In de afgelopen decennia ontstond een nieuwe vorm van liberalisme - of liever een herinterpretatie van de oorspronkelijke verdiensten ervan - in de vorm van het neoliberalisme. Niet tevreden met de machteloosheid van het moderne liberalisme van het individu ten gunste van de staat, keerden neoliberale filosofen terug naar de grondbeginselen die door Adam Smith's Wealth of Nations werden geboden. Als de blauwdrukken voor het vrije marktkapitalisme beschreef Smith de noodzaak voor menselijke economische activiteit om te worden aangestuurd door de 'onzichtbare hand' van de markt, in plaats van door een overheidsinstantie. Om Smith te citeren,
"Zoals elk individu daarom zoveel mogelijk tracht te bereiken om zijn kapitaal in dienst te stellen van de binnenlandse industrie, en zo die industrie te sturen dat zijn producten van de grootste waarde kunnen zijn; elk individu werkt er onvermijdelijk aan om de jaarlijkse inkomsten van de maatschappij zo groot mogelijk te maken. '
Het toestaan van vrije individuen om te handelen in onbelemmerde markten zal de grootste hoeveelheid rijkdom en algemene voorwaarden opleveren voor een welvarende samenleving in de ogen van het neoliberalisme.

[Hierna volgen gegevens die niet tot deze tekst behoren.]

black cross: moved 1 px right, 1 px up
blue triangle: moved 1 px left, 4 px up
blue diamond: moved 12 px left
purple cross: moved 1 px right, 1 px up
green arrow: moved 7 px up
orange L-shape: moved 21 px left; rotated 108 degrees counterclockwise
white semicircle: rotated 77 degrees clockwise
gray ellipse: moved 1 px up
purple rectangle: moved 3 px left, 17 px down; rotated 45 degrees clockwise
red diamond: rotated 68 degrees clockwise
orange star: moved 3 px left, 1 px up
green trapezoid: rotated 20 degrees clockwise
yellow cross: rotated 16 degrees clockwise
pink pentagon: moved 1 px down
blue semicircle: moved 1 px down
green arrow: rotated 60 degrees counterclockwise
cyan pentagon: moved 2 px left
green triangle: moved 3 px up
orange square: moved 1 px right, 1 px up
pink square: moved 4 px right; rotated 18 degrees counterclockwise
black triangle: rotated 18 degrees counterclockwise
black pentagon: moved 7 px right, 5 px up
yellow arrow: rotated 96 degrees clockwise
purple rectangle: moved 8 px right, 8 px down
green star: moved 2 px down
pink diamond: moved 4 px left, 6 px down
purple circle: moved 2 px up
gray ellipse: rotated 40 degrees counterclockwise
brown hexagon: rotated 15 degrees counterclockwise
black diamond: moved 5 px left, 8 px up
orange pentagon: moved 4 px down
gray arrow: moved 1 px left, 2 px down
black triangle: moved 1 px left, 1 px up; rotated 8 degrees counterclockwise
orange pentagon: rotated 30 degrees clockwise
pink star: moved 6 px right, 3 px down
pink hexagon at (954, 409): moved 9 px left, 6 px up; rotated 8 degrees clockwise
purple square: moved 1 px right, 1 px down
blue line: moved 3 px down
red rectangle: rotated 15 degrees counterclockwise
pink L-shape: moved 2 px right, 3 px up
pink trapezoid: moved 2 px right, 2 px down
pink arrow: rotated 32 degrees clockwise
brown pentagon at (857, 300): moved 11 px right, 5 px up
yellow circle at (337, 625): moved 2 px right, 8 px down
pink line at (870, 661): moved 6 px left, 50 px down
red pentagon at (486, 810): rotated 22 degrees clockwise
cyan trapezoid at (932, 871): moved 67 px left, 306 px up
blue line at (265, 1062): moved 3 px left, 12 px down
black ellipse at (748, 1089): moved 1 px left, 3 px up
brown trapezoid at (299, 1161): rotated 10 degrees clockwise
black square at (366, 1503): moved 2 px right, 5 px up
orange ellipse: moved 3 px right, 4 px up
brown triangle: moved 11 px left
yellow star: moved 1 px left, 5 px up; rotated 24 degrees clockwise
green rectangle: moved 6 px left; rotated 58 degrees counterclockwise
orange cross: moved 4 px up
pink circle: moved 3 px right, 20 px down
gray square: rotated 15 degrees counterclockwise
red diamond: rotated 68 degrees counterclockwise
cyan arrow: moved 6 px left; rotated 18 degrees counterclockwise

Neoliberalisme - ook wel 'klassiek liberalisme' genoemd omdat het leent van filosofische principes uit de 18e eeuw - was in de eerste plaats een economische denkrichting in zijn oorspronkelijke vorm. Het neoliberalisme benadrukte het belang van deregulering van markten en privatisering van openbare instellingen. De overgang van deze filosofie van economie naar een politieke beweging is de laatste jaren in een stroomversnelling geraakt met de opkomst van het libertarisme in de Verenigde Staten, gepopulariseerd door personen als Rep. Ron Paul en gouverneur Gary Johnson. Hoewel moderne libertairen kunnen worden gelijkgesteld met wat wordt beschouwd als "modern conservatisme" (hoewel deze ideeën liberaal zijn voor sommige economische beleidsmaatregelen, zijn zij het sterk oneens met beleidsmaatregelen die de rol van de staat in het privéleven van burgers relateren - meer specifiek, de rechten van burgers om vrij te trouwen, niet het onderwerp van overheidstoezicht te zijn en vrijelijk verboden substanties zoals marihuana te kopen en produceren Het individu is de ware arbiter van een vrije samenleving in zowel economische als politieke termen in de ogen van neoliberalen, klassieke liberalen, en libertariërs.
Zoals men kan afleiden, is de term 'liberaal' niet bepaald een cookie cutter label dat de diverse aard van de filosofische traditie voldoende beschrijft. De volgende keer dat iemand deze term in een gesprek probeert te gebruiken, moet je ze uitdagen door het te vragen, "Over wat voor liberaal heb je het?"